All lines in the entries below that hold "business" make up the answer.

==========

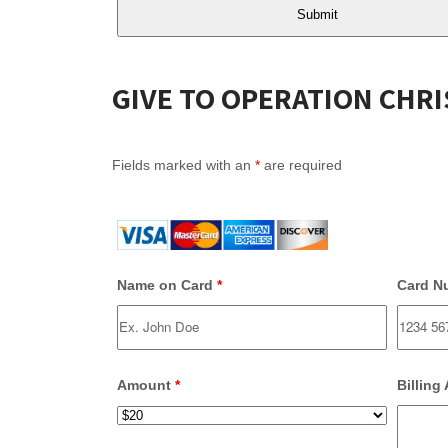
GIVE TO OPERATION CHR
Fields marked with an
*
are required
Name on Card
*
Card N
Amount
*
Billing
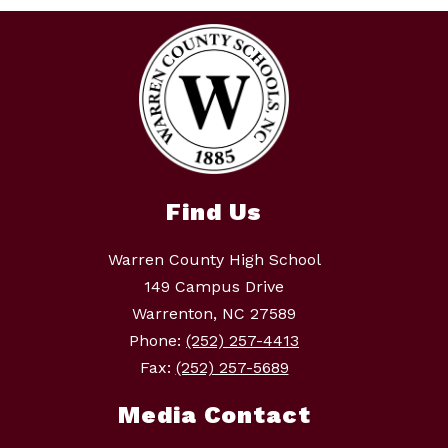
Find Us
Warren County High School
149 Campus Drive
Warrenton, NC 27589
Phone:
(252) 257-4413
Fax:
(252) 257-5689
Media Contact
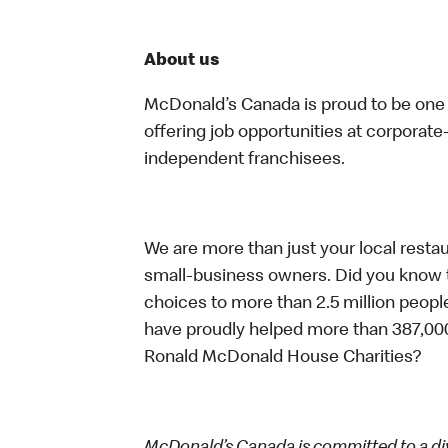
About us
McDonald’s Canada is proud to be one o
offering job opportunities at corpora
independent franchisees.
We are more than just your local resta
small-business owners. Did you know t
choices to more than 2.5 million people
have proudly helped more than 387,000
Ronald McDonald House Charities?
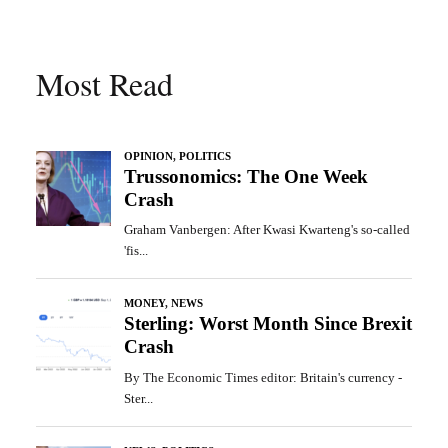
Most Read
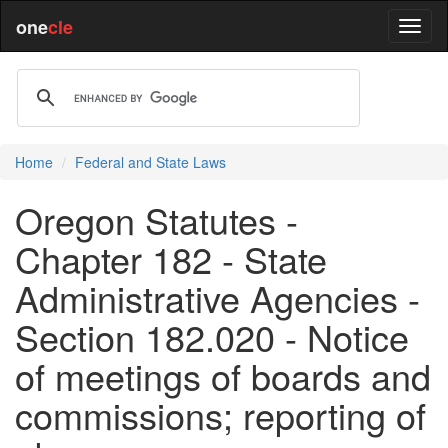
one
cle
Home
Federal and State Laws
Oregon Statutes -
Chapter 182 - State
Administrative Agencies -
Section 182.020 - Notice
of meetings of boards and
commissions; reporting of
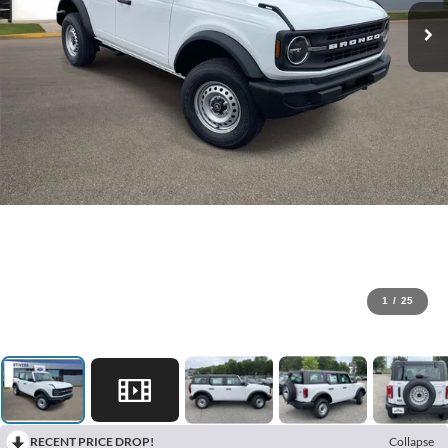
1
/
25
RECENT PRICE DROP!
Collapse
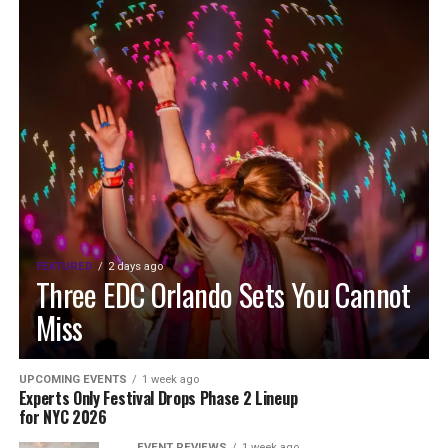
FEATURED
2 days ago
Three EDC Orlando Sets You Cannot
Miss
UPCOMING EVENTS
1 week ago
Experts Only Festival Drops Phase 2 Lineup
for NYC 2026
EVENT REVIEWS
1 week ago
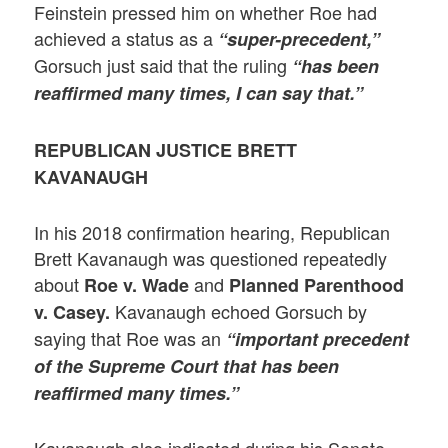
Feinstein pressed him on whether Roe had
achieved a status as a
“super-precedent,”
Gorsuch just said that the ruling
“has been
reaffirmed many times, I can say that.”
REPUBLICAN JUSTICE BRETT
KAVANAUGH
In his 2018 confirmation hearing, Republican
Brett Kavanaugh was questioned repeatedly
about
and
Roe v. Wade
Planned Parenthood
Kavanaugh echoed Gorsuch by
v. Casey.
saying that Roe was an
“important precedent
of the Supreme Court that has been
reaffirmed many times.”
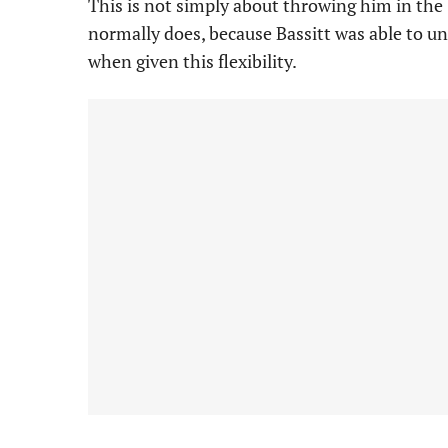
This is not simply about throwing him in the
normally does, because Bassitt was able to un
when given this flexibility.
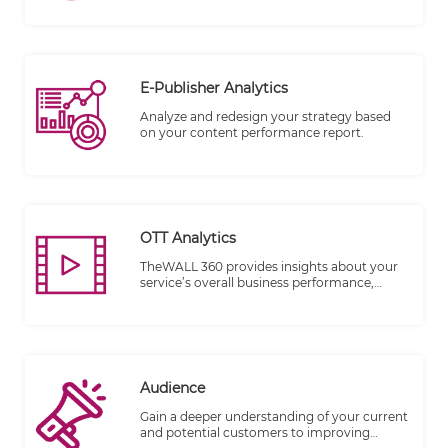
repository/infrastructure.
E-Publisher Analytics
Analyze and redesign your strategy based
on your content performance report.
OTT Analytics
TheWALL 360 provides insights about your
service’s overall business performance,
audience activity, content watched, and the
experience provided.
Audience
Gain a deeper understanding of your current
and potential customers to improving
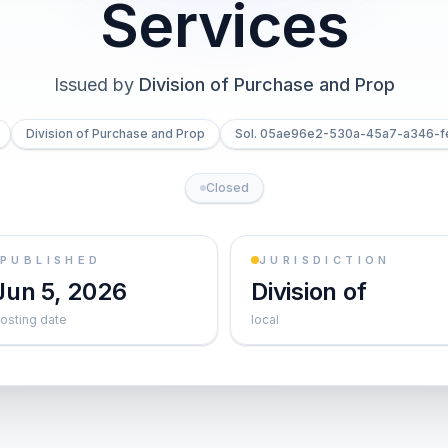
Services
Issued by
Division of Purchase and Prop
Division of Purchase and Prop
Sol. 05ae96e2-530a-45a7-a346-
Closed
PUBLISHED
JURISDICTION
Jun 5, 2026
Division of
osting date
local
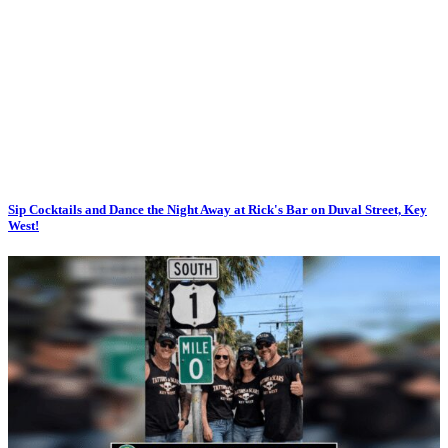
Sip Cocktails and Dance the Night Away at Rick's Bar on Duval Street, Key
West!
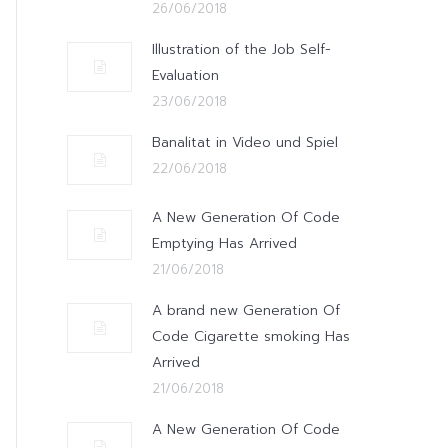
26/06/2018
Illustration of the Job Self-
Evaluation
23/06/2018
Banalitat in Video und Spiel
22/06/2018
A New Generation Of Code
Emptying Has Arrived
21/06/2018
A brand new Generation Of
Code Cigarette smoking Has
Arrived
21/06/2018
A New Generation Of Code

==========

▶ ANSWER BOX
small-business owners. Did you know t
service’s overall business performance,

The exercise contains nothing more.